Contributed by Olivia, Coomera

07 June 2010

Online Auctions Yield Cross-stitch Bargains

Check the online auction sites - do a search for 'DMC' in the crafts category, and you'll find some sellers who'll let you choose the colours you want, and you'll get them for around 50 to 65 cents a skein. Or, shop around at online needlework shops in the USA - even with the postage to get the threads to Australia, it's cheaper to import them than to buy them from Australian shops (sad but true). For instance,http://ehandcrafts.com sells them for US$0.55 each, and this shop charges very reasonable rates for postage, often having a flat rate for international orders of just $2.25USD.

Contributed by Linda, Nairne

06 June 2010

Know your zone

You'll have a much healthier and happier garden if you choose plants that are appropriate to your zone.  Your success rate will improve dramatically too. You can find which planting zone you are in on a Heat Zone Map. You'll find an excellent map, with explanation  here: http://www.diggers.com.au/climate.shtml#heat.  Find your region on the map and make a note of the zone. Then, when you are shopping for seeds or seedlings, check the tag to make sure they are going to be suitable for your zone. Knowing your zone will save you heartbreak over lost plants and money, time and energy trying to grow the wrong plants for your area.

05 June 2010

Discounted Fun

Whether your are seeing a movie, going to a museum or just playing mini golf, check to see if there are any discounts available. Discounted admission is often available for seniors, students and children, with many places offering discounts for families at the gate so take advantage if you qualify. Check the back of your supermarket dockets, your local rag and of course the website of any place you plan on visiting for discount coupons. If you have an Entertainment Book, check the coupons in the back to make sure you are not missing a discount opportunity. Your automobile club membership (RACV, NRMA, RAC et) may offer you the opportunity for discounted admission to theme parks etc. Make sure you have the necessary identification with you at the gate (membership card, coupon etc).

04 June 2010

Never pay retail

Never pay full price in any store for clothing. Fashion has a very fast turn-around and that shirt you saw last week is sure to be on sale in the very near future. Keep an eye on the sales catalogues and store websites to save on your fashion purchases.
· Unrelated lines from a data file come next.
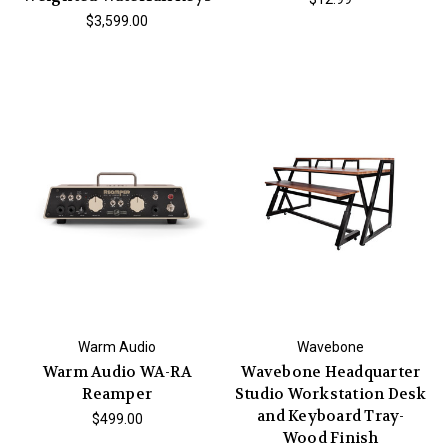
$3,599.00
Warm Audio
Wavebone
Warm Audio WA-RA
Wavebone Headquarter
Reamper
Studio Workstation Desk
and Keyboard Tray-
$499.00
Wood Finish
Imagine how good you'll feel when you save 30% (or more) on the cost of that shirt!  Alternatively, visit the outlets for your favourite brands and buy at better than retail all year round.

03 June 2010

Become a DIY expert

Next time something breaks around your home, try fixing it yourself.  Most hardware shops run free DIY classes these days, so book in and learn some practical new skills, and save yourself some money into the bargain.  If you need detailed instructions pay a visit to your local library and borrow a book on the subject or get online and search the Internet.  If you start with the smaller jobs, like fixing a leaking tap or mending a blown fuse you'll gain the knowledge and the confidence to tackle those bigger jobs like painting, tiling, mending broken windows etc. You'll be maintaining your home without the cost of a tradesman and saving a lot of money.

02 June 2010

Just $1 A Day

Think of this: if you were to just put aside one dollar a day you would have $365 at the end of the year to put into savings. Just two dollars a day would double that. Think about it carefully. Some of us spend two dollars a day just buying coffee at the coffee shop when we could maybe cut back and find another more economical way to get our coffee, such as have our coffee fix in the morning right before leaving for work. We could start at the one dollar a day and over time increase it to $5 a day or $150 a month. $150 a month is $1,800 a year in savings. It adds up very fast.

01 June 2010

Drink Water

There isn't a better thirst quencher or cheaper drink than plain water. Drinking water is one of the best things you can do for your body and your purse. But don't be tempted to buy bottled water! We have one of the freshest, cleanest water supplies in the world at the twist of a tap. Drinking the recommended eight glasses of water every day for a year costs less than $1! You can't get even one bottle of water for $1.